Stolen Kisses (1968)
When they tell you a movie is "character-driven", that's usually a nice way of saying "there is no plot".
24 January 2007
Warning: Spoilers
A dweeb who lacks charisma gets dishonorably discharged from the army, and then goes through a series of different jobs and women. This is as much plot as you'll get in this typical French (read = European) drama without a plot or a real point.

But hang on. After finishing the movie, I was informed by various movie catalogs that this is a comedy. Comedy?!! Leonard Maltin calls this an "alternately touching and hilarious film". Touching and hilarious? What movie was he watching??? I tell you, there is absolutely NOTHING touching about this movie. The movie is emotionally uninvolving. And there wasn't one funny moment in the entire picture – unless you consider French humour funny.
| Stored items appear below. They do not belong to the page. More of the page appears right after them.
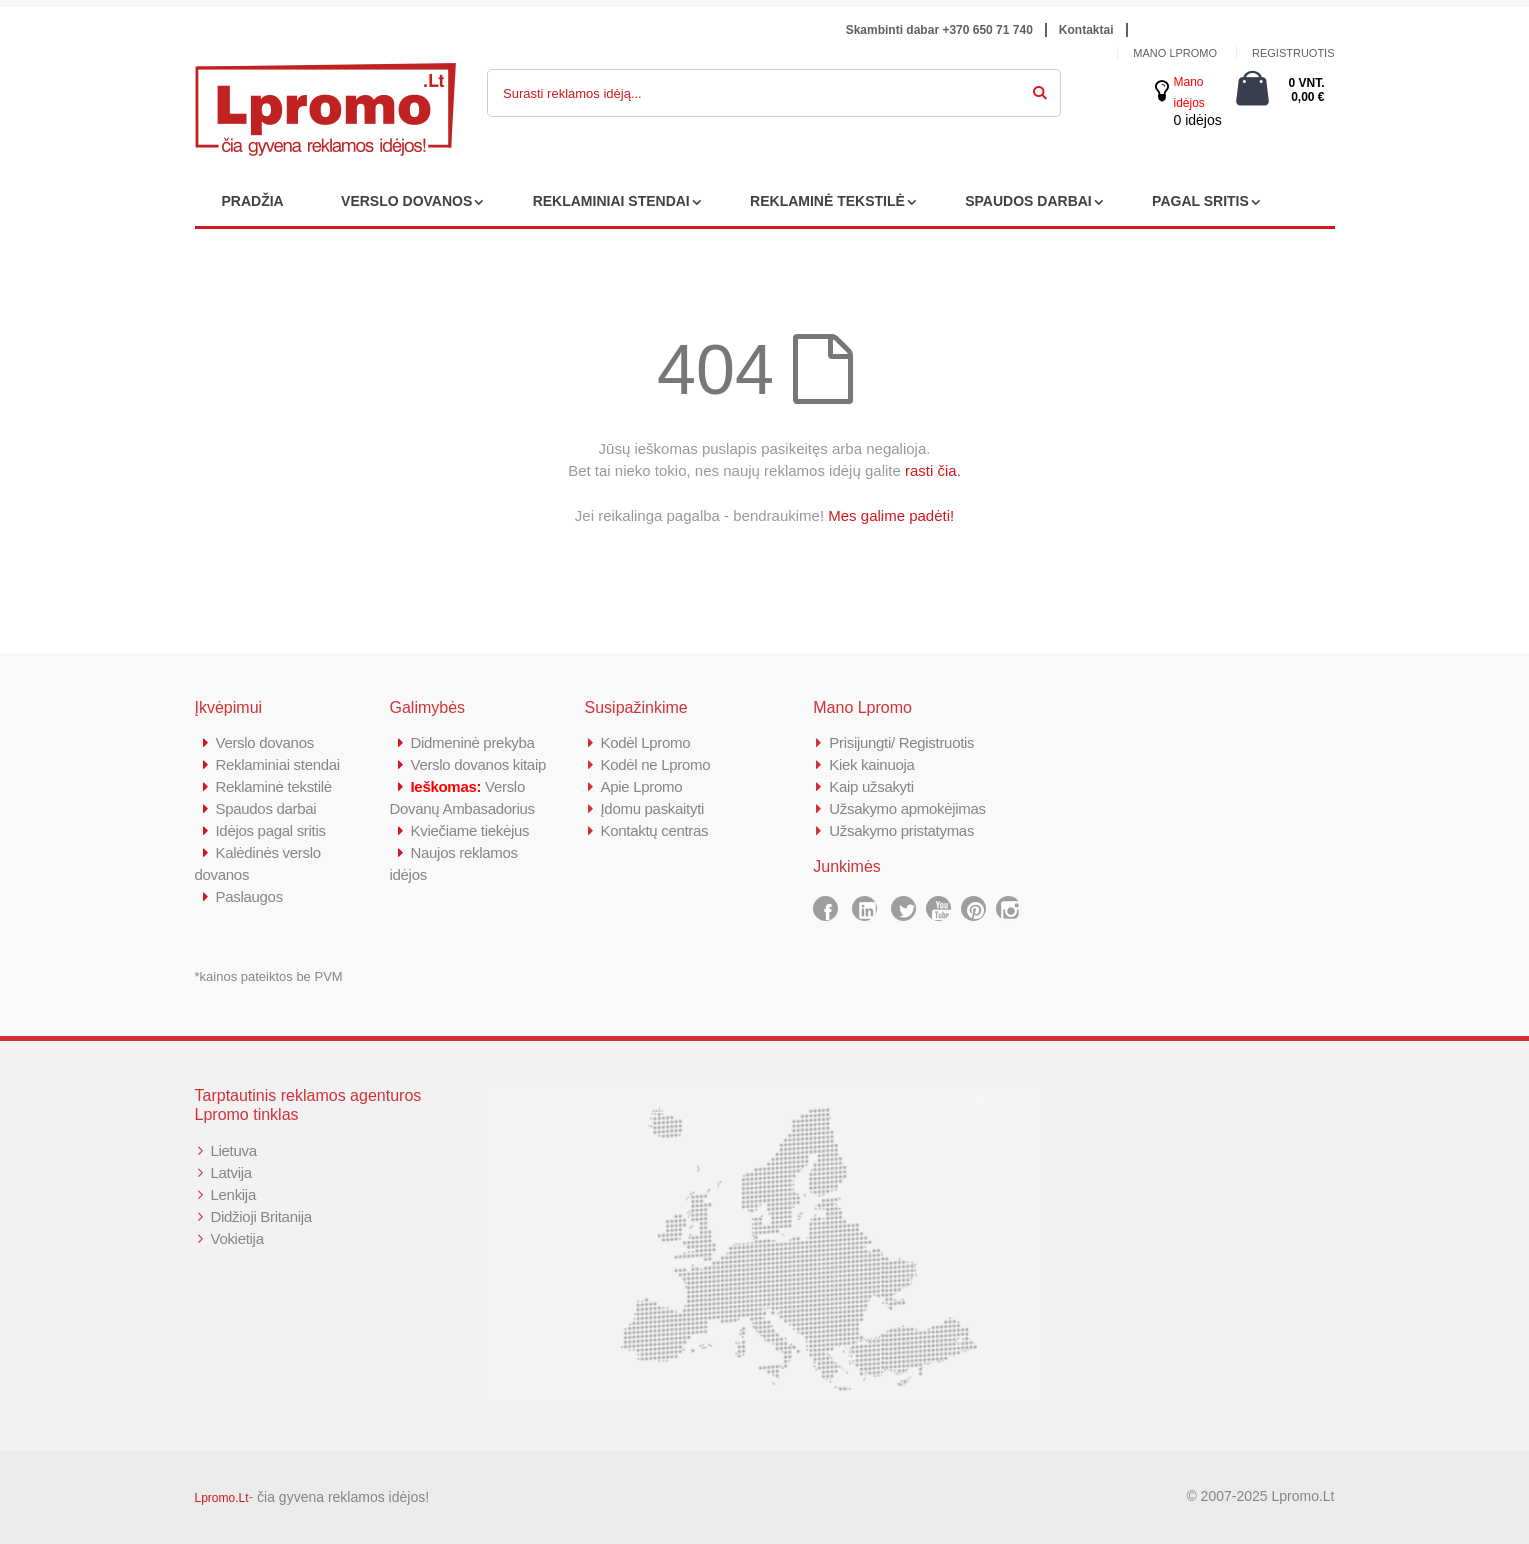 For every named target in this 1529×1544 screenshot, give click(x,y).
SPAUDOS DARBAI (1028, 201)
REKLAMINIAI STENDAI (611, 201)
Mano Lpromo (1175, 53)
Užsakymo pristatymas (901, 830)
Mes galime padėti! (891, 515)
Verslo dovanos (265, 742)
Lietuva (234, 1150)
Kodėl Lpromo (646, 742)
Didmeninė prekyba (473, 742)
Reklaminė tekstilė (274, 786)
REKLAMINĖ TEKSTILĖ (827, 201)
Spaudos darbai (266, 808)
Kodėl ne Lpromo (656, 764)
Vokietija (237, 1238)
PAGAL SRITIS (1200, 201)
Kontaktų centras (655, 830)
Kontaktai (1086, 30)
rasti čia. (933, 470)
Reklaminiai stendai (278, 764)
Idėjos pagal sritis (271, 830)
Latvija (231, 1172)
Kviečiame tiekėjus (470, 830)
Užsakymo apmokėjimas (907, 808)
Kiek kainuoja (871, 764)
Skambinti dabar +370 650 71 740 (939, 30)
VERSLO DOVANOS (406, 201)
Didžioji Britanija (261, 1216)
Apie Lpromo (642, 786)
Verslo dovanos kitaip (478, 764)
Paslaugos (249, 896)
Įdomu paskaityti (653, 808)
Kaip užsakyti (871, 786)
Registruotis (1293, 53)
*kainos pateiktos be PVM (269, 976)
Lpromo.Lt (222, 1498)
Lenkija (233, 1194)
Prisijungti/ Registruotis (901, 742) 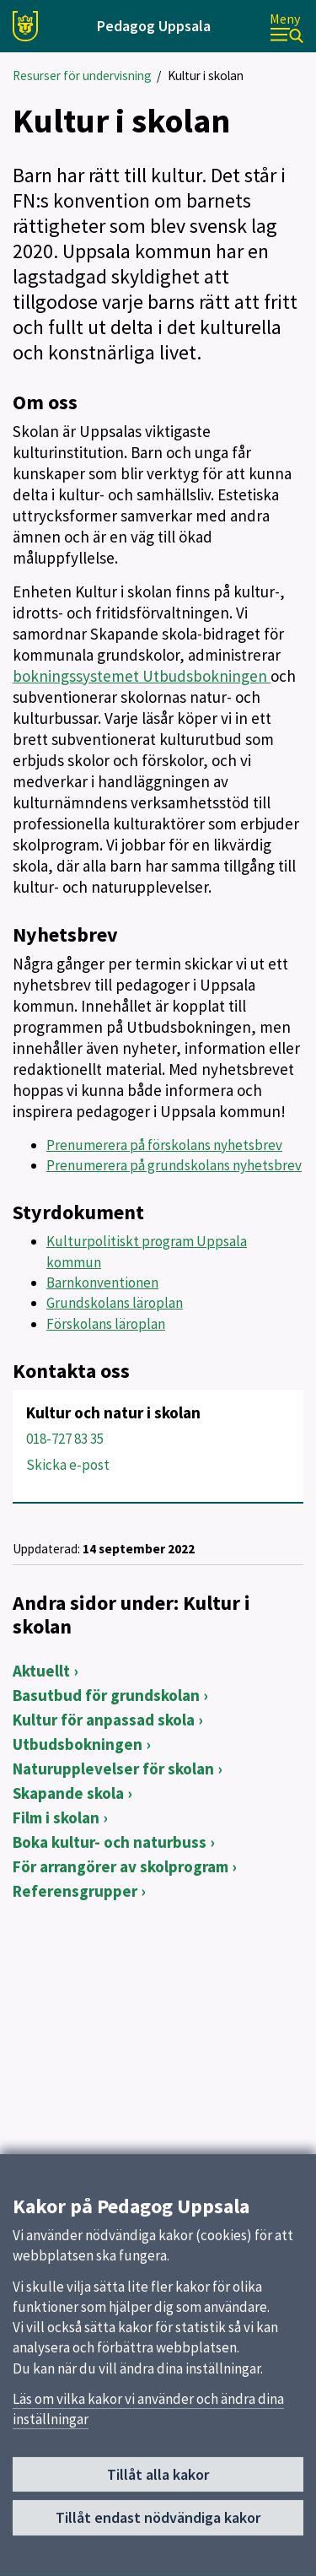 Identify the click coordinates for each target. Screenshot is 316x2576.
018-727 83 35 (65, 1438)
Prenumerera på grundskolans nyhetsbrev (174, 1165)
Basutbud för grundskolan (106, 1695)
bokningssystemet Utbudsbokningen (141, 676)
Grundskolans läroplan (114, 1302)
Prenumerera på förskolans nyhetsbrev (164, 1145)
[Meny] (286, 26)
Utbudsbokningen (77, 1744)
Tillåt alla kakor (158, 2482)
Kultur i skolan (206, 76)
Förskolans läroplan (105, 1324)
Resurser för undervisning (82, 76)
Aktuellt (41, 1671)
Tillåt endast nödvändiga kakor (158, 2525)
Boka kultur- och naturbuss (109, 1842)
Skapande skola (68, 1793)
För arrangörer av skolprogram (120, 1866)
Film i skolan (56, 1817)
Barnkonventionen (102, 1282)
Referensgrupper (75, 1891)
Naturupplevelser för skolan (113, 1768)
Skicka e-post (68, 1464)
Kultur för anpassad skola (104, 1719) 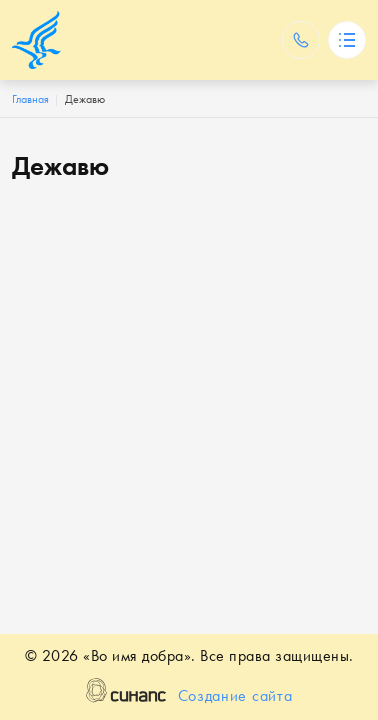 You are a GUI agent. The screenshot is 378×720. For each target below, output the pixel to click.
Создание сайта (235, 696)
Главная (30, 99)
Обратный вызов (301, 40)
In fact, French humour is so unfunny that it is difficult for the non-connoisseur to even identify which bits are supposed to be funny. Maltin was probably referring, for example, to the early scene when an elderly detective catches a customer's wife cheating on him with another man. Is this supposed to be funny? Good Lord, if this is funny what isn't? It's a badly-directed scene with bad acting, absurd reactions by the characters, haphazardly put together. And that's funny… Maltin further "informs" us that the dweeb is "inept but likable". Likable?! This man is so charismatic he makes the likes of Kyle MacLachlan seem like Sean Connery of Clark Gable by comparison. In another movie catalog I am informed that the dweeb is more-or-less Truffaut himself, i.e. the movie is autobiographical. Fair enough. If Truffaut was a dweeb, that's his problem. I am also informed by BOTH reviews that this movie is considered as Truffaut's best by many!!!!!!!!!!!!!! What are his other movies like then… Don't get me wrong. The movie is by no means a disaster. It is watchable, which is the most important thing, and the photography is solid. But there is nothing here that will make you laugh (unless you laugh at other French films), and there is certainly nothing touching here. The dweeb sleeps with prostitutes, falls in "love" easily, flirts for years with a girl who is probably frigid and played by an actress who is probably even less interesting than he is. A stone-faced actress. Which brings me to the acting. Some of the cast aren't particularly good. And Truffaut, the "great director", occasionally offers us scenes that are, for want of a better word, "off". There is clumsiness in the editing, and clumsiness in scenes with many characters.

If you could just forget that this was done by one of the supposed "greats of cinema", and watch this without knowing anything about the movie, you'd have to be lying if you thought this was anything but an average movie.

By the way, Maltin also calls this "one of the best treatments of young love ever put on the screen". This comes from a man who thinks that "Teenage Caveman" is a better movie than "Blade Runner". 'Nuff said.